法制審議会(法相の諮問機関)が18日、松島みどり法相に答申した。
法務省は答申に基づき、刑事訴訟法などの改正案を来年の通常国会に提出する。
大阪地検の証拠改ざん事件をきっかけに冤罪(えんざい)事件を防ぐ目的で議論は始まったが、可視化の範囲を限定する一方、捜査の武器を拡大する結論となった。
可視化が義務づけられるのは、警察、検察とも裁判員裁判の対象事件。
検察は特捜部などによる独自捜査事件でも義務化される。
ただ、対象は全ての刑事裁判の2%に限られる。
司法取引は、容疑者や被告が他人の犯罪事実を捜査機関に明らかにする見返りに、自分の求刑が軽くなったり、起訴が見送られたりする制度。

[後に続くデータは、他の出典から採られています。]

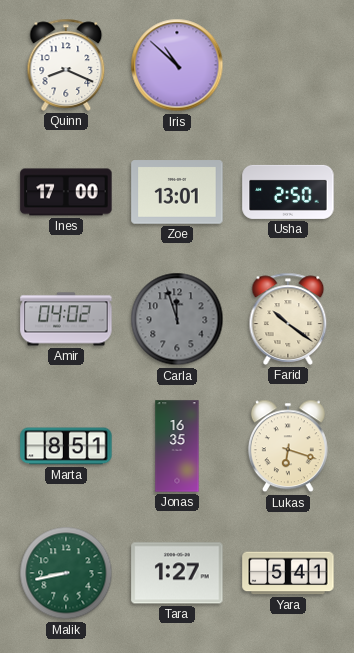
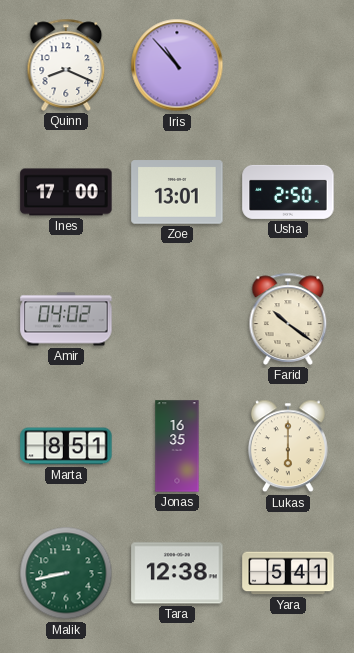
Iris: 10:52 -> 10:53
Carla: 11:57 -> none
Lukas: 6:18 -> 6:00
Tara: 1:27 -> 12:38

薬物などの組織犯罪や贈収賄事件などを念頭に、主犯格の情報を引き出すことが狙いだ。
2000年に導入された捜査での通信傍受は、現在は薬物や銃器の犯罪など4種の対象事件に限られているが、振り込め詐欺や組織的な窃盗など9種を加える。
現在、義務づけられている傍受の際の通信会社員ら第三者の立ち会いも不要にする。
検察が被告・弁護側の求めに応じて証拠の一覧表を提示する制度の新設や、ストーカー事件などを念頭に、被告側に被害者の住所などの情報を明かさない被害者保護策も盛り込まれた。

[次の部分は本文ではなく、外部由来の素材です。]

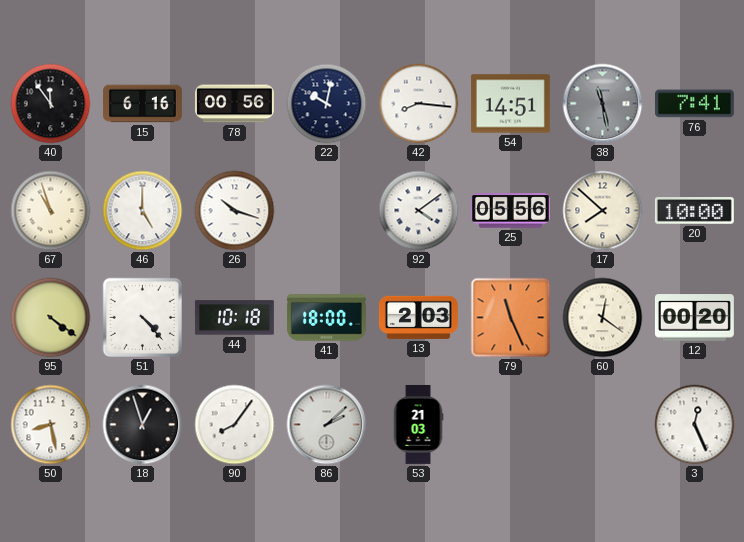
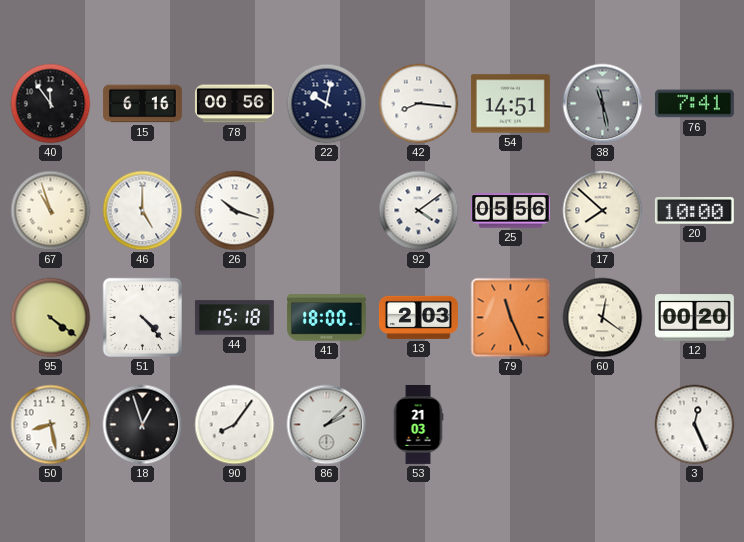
44: 10:18 -> 15:18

証拠改ざん事件の被害者である村木厚子・厚生労働事務次官らがメンバーの特別部会が3年間議論を続け、今年7月に改革案を決定。
この日、法制審が同部会の案を承認した。」
法制審議会の新時代の刑事司法制度特別部会は↓
http://www.moj.go.jp/shingi1/shingi03500012.html
まだ、9月18日の分は掲載されていませんが、その前の7月9日の部会の最終的な取りまとめは↓
http://www.moj.go.jp/content/000125178.pdf
名簿は↓
http://www.moj.go.jp/content/000122717.pdf
冤罪(えんざい)事件を防ぐ目的で議論は始まったのに、むしろ捜査側の権限が拡大したように思いますが、全会一致なんですね。
被告側に被害者の住所などの情報を明かさない被害者保護策も盛り込まれたとのことですが、肝心要の逮捕状、勾留状、起訴状の取扱いについては、何ら言及していないのですね。